Dataset entries
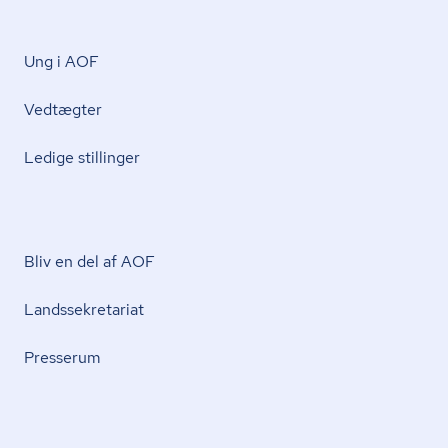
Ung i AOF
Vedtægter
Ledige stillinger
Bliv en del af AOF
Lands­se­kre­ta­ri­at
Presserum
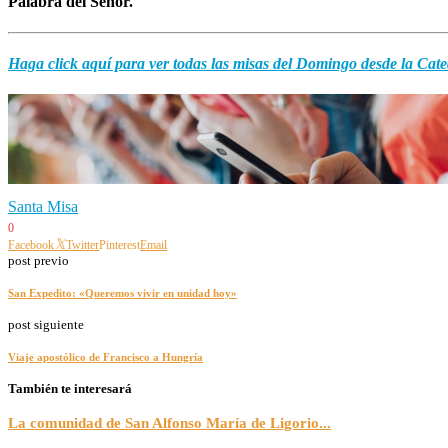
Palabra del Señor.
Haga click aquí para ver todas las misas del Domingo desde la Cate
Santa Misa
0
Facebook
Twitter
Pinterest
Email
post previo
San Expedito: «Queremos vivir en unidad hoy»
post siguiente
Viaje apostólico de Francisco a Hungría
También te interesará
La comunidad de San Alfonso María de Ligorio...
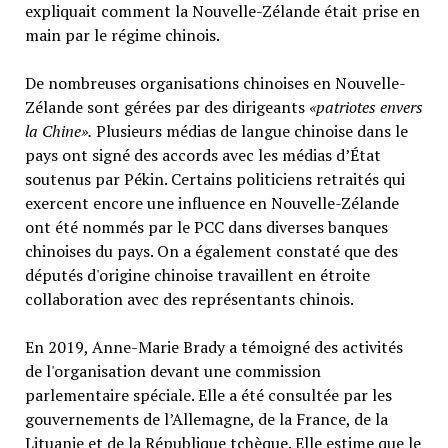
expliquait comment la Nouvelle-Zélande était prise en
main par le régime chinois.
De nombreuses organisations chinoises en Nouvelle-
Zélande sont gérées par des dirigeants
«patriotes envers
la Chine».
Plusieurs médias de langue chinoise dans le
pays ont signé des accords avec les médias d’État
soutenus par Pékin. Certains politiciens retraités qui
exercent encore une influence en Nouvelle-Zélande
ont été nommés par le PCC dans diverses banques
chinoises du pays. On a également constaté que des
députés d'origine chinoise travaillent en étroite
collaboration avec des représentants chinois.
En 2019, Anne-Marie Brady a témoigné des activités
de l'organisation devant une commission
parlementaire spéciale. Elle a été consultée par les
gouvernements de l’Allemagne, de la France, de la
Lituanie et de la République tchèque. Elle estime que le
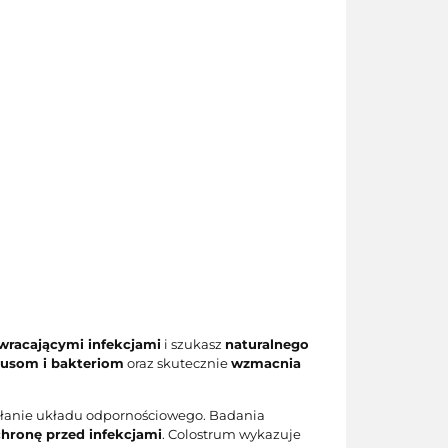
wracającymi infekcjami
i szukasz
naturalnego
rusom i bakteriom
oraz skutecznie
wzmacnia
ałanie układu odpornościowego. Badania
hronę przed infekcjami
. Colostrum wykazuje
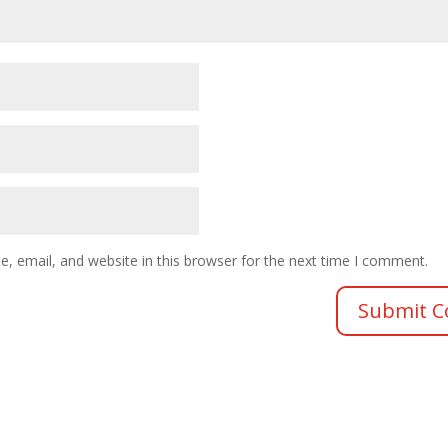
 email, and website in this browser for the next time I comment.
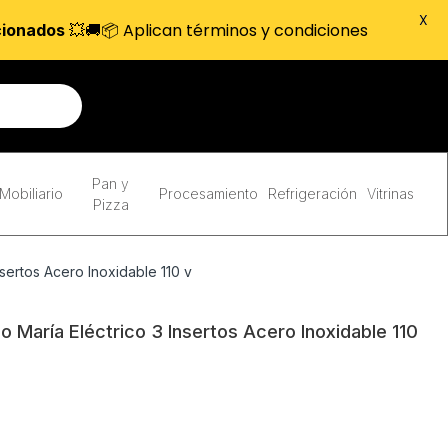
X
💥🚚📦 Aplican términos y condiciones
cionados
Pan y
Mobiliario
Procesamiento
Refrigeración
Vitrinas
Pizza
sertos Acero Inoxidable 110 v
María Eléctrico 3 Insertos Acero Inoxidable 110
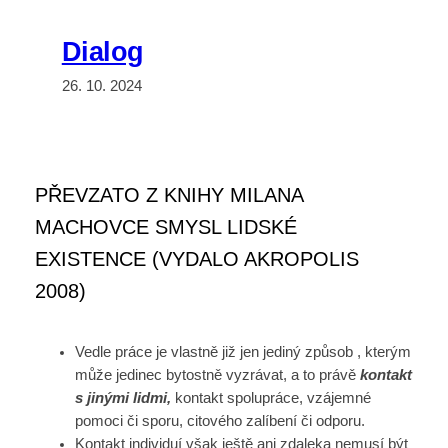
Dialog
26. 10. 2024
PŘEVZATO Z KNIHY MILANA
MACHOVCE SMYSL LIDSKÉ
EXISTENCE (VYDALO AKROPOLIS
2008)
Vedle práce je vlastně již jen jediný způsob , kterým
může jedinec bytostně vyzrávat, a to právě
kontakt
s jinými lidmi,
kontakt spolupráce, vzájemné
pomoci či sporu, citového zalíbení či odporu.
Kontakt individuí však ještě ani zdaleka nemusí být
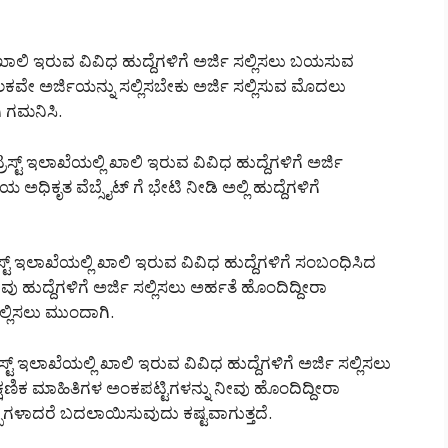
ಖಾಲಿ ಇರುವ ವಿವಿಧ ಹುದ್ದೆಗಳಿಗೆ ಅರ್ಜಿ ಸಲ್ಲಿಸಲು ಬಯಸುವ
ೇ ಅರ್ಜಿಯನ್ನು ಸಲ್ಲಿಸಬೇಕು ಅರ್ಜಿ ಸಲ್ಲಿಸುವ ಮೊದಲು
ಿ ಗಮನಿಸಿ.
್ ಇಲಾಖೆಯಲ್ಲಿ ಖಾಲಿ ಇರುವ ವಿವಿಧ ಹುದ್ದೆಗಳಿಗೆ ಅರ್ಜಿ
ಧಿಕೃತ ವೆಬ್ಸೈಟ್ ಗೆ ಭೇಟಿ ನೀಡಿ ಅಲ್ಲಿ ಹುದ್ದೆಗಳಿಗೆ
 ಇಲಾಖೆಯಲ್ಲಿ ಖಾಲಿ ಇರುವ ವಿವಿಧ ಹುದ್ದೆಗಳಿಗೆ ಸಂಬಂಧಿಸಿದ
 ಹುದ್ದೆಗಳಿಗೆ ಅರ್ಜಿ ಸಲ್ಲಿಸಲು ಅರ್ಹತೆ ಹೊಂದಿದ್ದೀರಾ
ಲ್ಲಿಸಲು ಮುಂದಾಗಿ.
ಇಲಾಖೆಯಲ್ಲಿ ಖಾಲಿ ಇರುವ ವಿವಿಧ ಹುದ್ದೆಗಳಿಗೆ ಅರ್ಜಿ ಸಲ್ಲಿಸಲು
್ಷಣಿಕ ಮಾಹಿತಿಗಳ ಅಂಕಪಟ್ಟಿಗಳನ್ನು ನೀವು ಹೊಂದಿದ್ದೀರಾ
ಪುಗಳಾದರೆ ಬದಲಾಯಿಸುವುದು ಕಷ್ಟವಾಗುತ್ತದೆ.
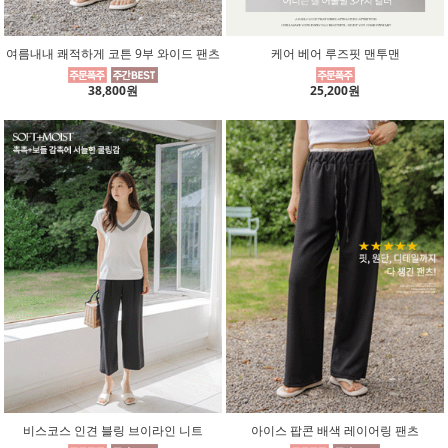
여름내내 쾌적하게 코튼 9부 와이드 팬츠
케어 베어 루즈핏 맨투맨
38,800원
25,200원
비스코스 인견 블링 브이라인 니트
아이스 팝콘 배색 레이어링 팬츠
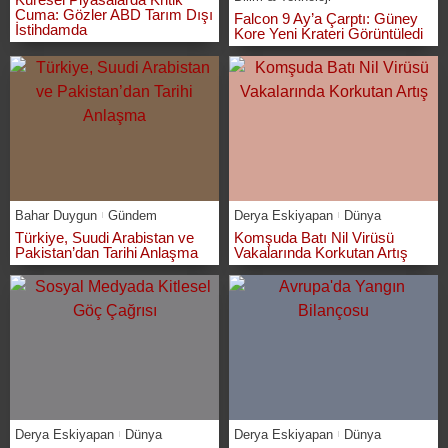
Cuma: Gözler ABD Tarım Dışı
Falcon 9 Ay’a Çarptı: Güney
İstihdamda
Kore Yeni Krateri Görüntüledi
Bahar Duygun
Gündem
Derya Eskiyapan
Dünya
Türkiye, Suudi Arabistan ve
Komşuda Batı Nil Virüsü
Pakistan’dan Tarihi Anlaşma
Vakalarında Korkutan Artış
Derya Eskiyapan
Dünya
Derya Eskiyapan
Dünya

What you should do: The word "pays" may appear in several lines of the data; copy every line where it does.

Exercise result:
pays ont signé des accords avec les médias d’État
chinoises du pays. On a également constaté que des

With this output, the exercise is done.